As the COVID-19 crisis has shown, the Union institutions, bodies, offices and agencies with a legal mandate in the field of public health, especially the Commission, need access to health data for a longer period and on a recurring basis. This may be the case not only for specific circumstances provided for in Union or national law in times of crisis but also to provide scientific evidence and technical support for Union policies on a regular basis. Access to such data could be required in specific Member States or throughout the whole territory of the Union. Such Union institutions, bodies, offices and agencies should be able to benefit from an accelerated procedure for having data made available, ordinarily in less than two months, with a possibility of prolonging the timeline by one month in more complex cases.

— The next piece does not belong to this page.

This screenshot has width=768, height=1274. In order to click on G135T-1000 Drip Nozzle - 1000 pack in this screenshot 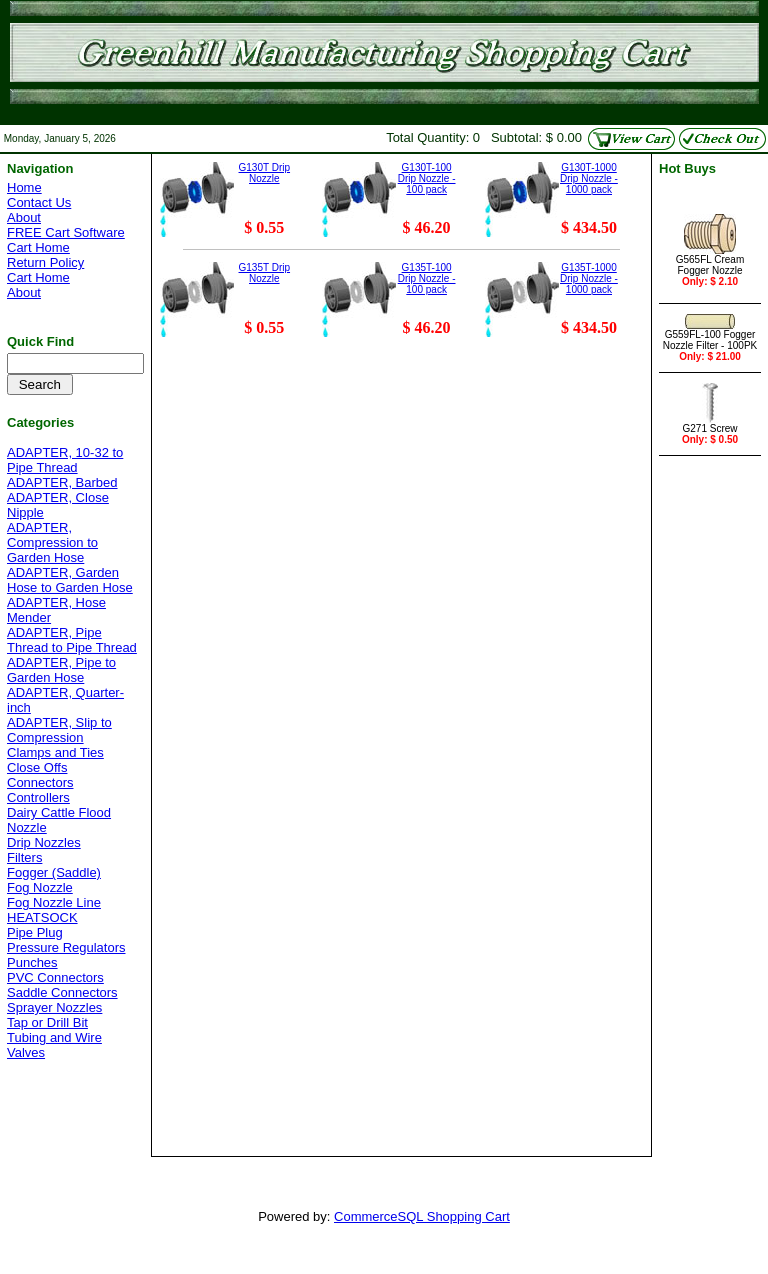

Member States should be able to designate trusted health data holders for which the data permit issuing procedure can be performed in a simplified manner, in order to alleviate the administrative burden for health data access bodies of managing requests for the data processed by them. Trusted health data holders should be allowed to assess the health data access applications submitted under this simplified procedure, based on their expertise in dealing with the type of health data they are processing, and issue a recommendation regarding a data permit. The health data access body should remain responsible for issuing the final data permit and should not be bound by the recommendation provided by the trusted health data holder. Health data intermediation entities should not be designated as trusted health data holders.